Khan Majid A, Mohammad Nazeeruddin, Ben Brahim Ghassen, Bashar Abul, Latif Ghazanfar
College of Computer Engineering and Science, Prince Mohammad Bin Fahd University, Khobar, Eastern Province, Saudi Arabia.
PeerJ Comput Sci. 2022 Apr 20;8:e955. doi: 10.7717/peerj-cs.955. eCollection 2022.

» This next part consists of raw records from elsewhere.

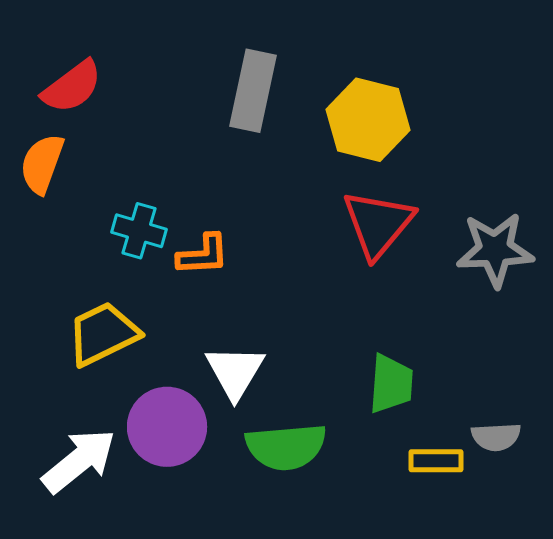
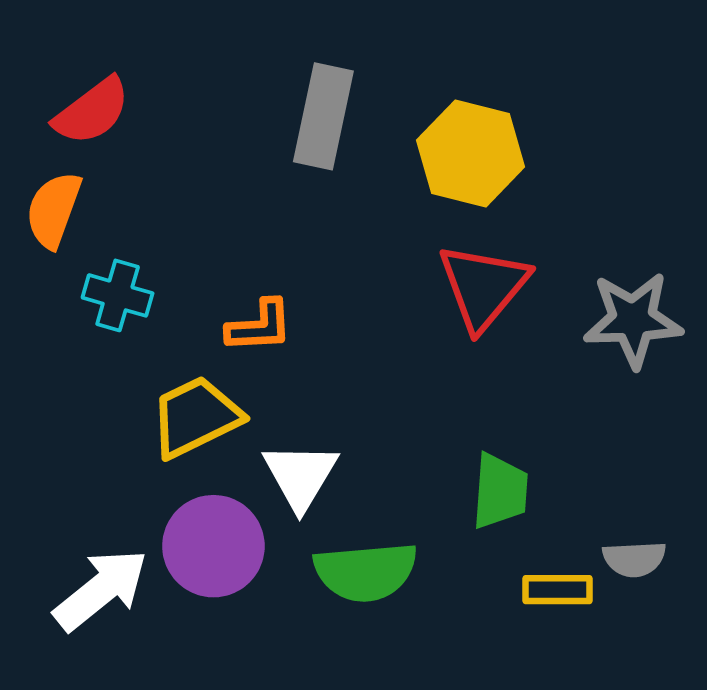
cyan cross: (139, 231) -> (118, 295), moved
yellow trapezoid: (103, 334) -> (196, 417), moved

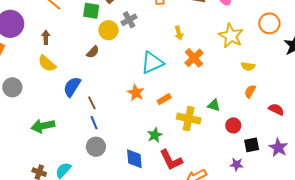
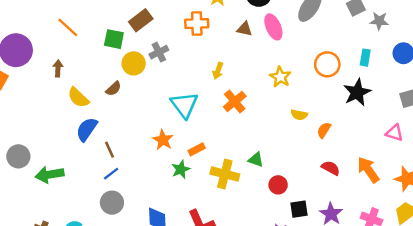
yellow arrow: (179, 33) -> (218, 71), turned 32
yellow star: (231, 36) -> (280, 77), size x0.7
yellow semicircle: (47, 63) -> (78, 98), moved
cyan triangle: (152, 63) -> (184, 105), turned -45
gray circle: (12, 87) -> (18, 156), moved
orange semicircle: (250, 91) -> (324, 130), moved
blue line: (94, 123) -> (111, 174), turned 72
green star: (155, 135) -> (181, 169), moved

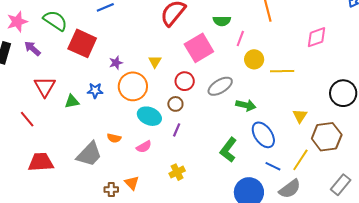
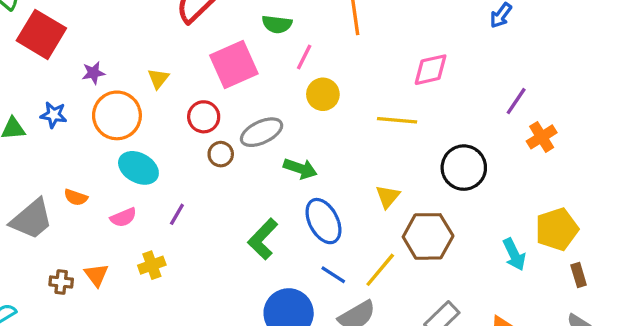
yellow line: (282, 71) -> (397, 120), moved
brown circle: (175, 104) -> (221, 154), moved
purple line: (177, 130) -> (177, 214), moved
yellow cross: (177, 172) -> (152, 265), moved

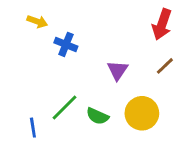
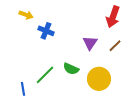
purple triangle: (118, 70) -> (90, 43), moved
green semicircle: (97, 116) -> (71, 69), moved

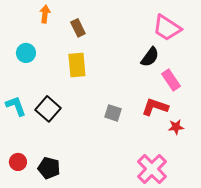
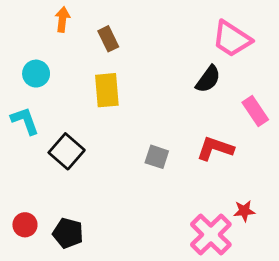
pink rectangle: (171, 80) -> (255, 111), moved
cyan L-shape: (16, 106) -> (25, 121), moved
red star: (176, 127) -> (244, 211), moved

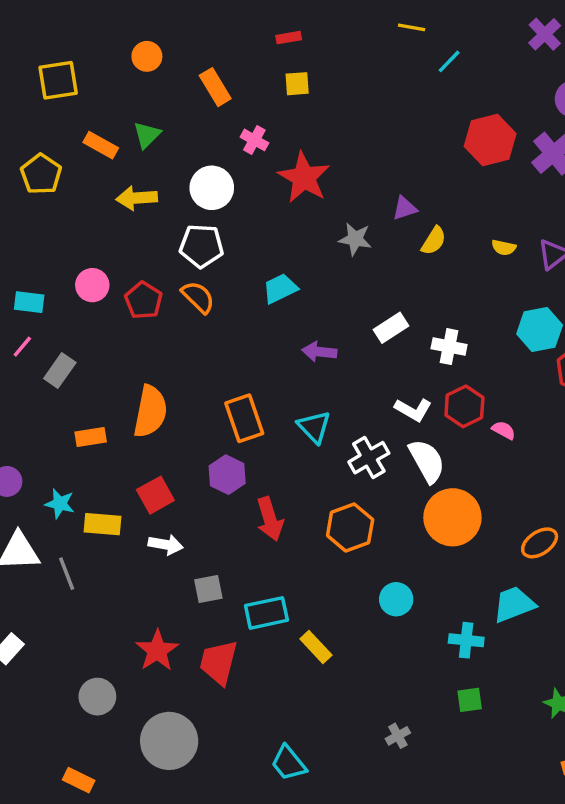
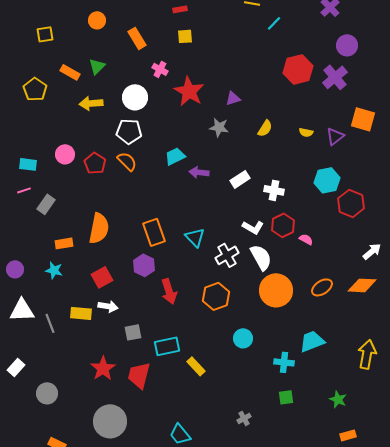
yellow square: (58, 80) -> (45, 34), size x0.7
purple triangle: (405, 208) -> (233, 98), moved
pink line: (22, 347) -> (24, 190), turned 32
purple arrow: (319, 352) -> (199, 172), moved
cyan star: (60, 504) -> (54, 270), moved
yellow rectangle: (103, 524) -> (81, 313), moved
orange ellipse: (540, 543) -> (322, 287), moved
gray circle: (97, 697) -> (47, 393), moved

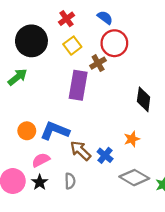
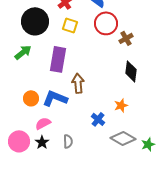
yellow square: (72, 46) -> (70, 25), turned -35
brown cross: (98, 63) -> (126, 38), moved
purple rectangle: (78, 85) -> (58, 59), moved
brown arrow: (81, 151) -> (78, 83), moved, turned 42

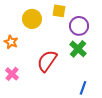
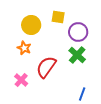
orange star: (11, 42) -> (24, 48), moved
pink cross: (12, 74) -> (21, 80), moved

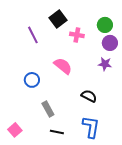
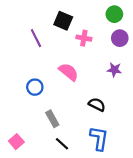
black square: (58, 19) -> (63, 21), turned -30
green circle: (105, 25) -> (114, 14), moved
purple circle: (110, 43) -> (120, 38), moved
black line: (57, 132) -> (62, 144), turned 32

Author verification of handwritten text is required in several application domains and has drawn a lot of attention within the research community due to its importance. Though, several approaches have been proposed for the text-independent writer verification of handwritten text, none of these have addressed the problem domain where author verification is sought based on partially-damaged handwritten documents (, during forensic analysis). In this paper, we propose an approach for offline text-independent writer verification of handwritten Arabic text based on individual character shapes (within the Arabic alphabet). The proposed approach enables writer verification for partially damaged documents where certain handwritten characters can still be extracted from the damaged document. We also provide a mechanism to identify which Arabic characters are more effective during the writer verification process. We have collected a new dataset, Arabic Handwritten Alphabet, Words and Paragraphs Per User (AHAWP), for this purpose in a classroom setting with 82 different users. The dataset consists of 53,199 user-written isolated Arabic characters, 8,144 Arabic words, 10,780 characters extracted from these words. Convolutional neural network (CNN) based models are developed for verification of writers based on individual characters with an accuracy of 94% for isolated character shapes and 90% for extracted character shapes. Our proposed approach provided up to 95% writer verification accuracy for partially damaged documents.
在多个应用领域中都需要对手写文本进行作者验证,由于其重要性,该领域在研究界引起了广泛关注。尽管已经提出了几种用于手写文本的独立于文本的作者验证方法,但这些方法都没有解决基于部分受损手写文档(如在法医分析中)进行作者验证的问题领域。在本文中,我们提出了一种基于单个字符形状(在阿拉伯字母表范围内)对手写阿拉伯文本进行离线独立于文本的作者验证的方法。所提出的方法能够对部分受损文档进行作者验证,在这些文档中某些手写字符仍可从受损文档中提取出来。我们还提供了一种机制,以确定在作者验证过程中哪些阿拉伯字符更有效。为此,我们在课堂环境中收集了一个新的数据集,即每个用户的阿拉伯手写字母、单词和段落(AHAWP),涉及82个不同用户。该数据集包含53,199个用户手写的孤立阿拉伯字符、8,144个阿拉伯单词以及从这些单词中提取的10,780个字符。基于卷积神经网络(CNN)的模型被开发用于基于单个字符的作者验证,对于孤立字符形状的验证准确率为94%,对于提取字符形状的验证准确率为90%。我们提出的方法对于部分受损文档的作者验证准确率高达95%。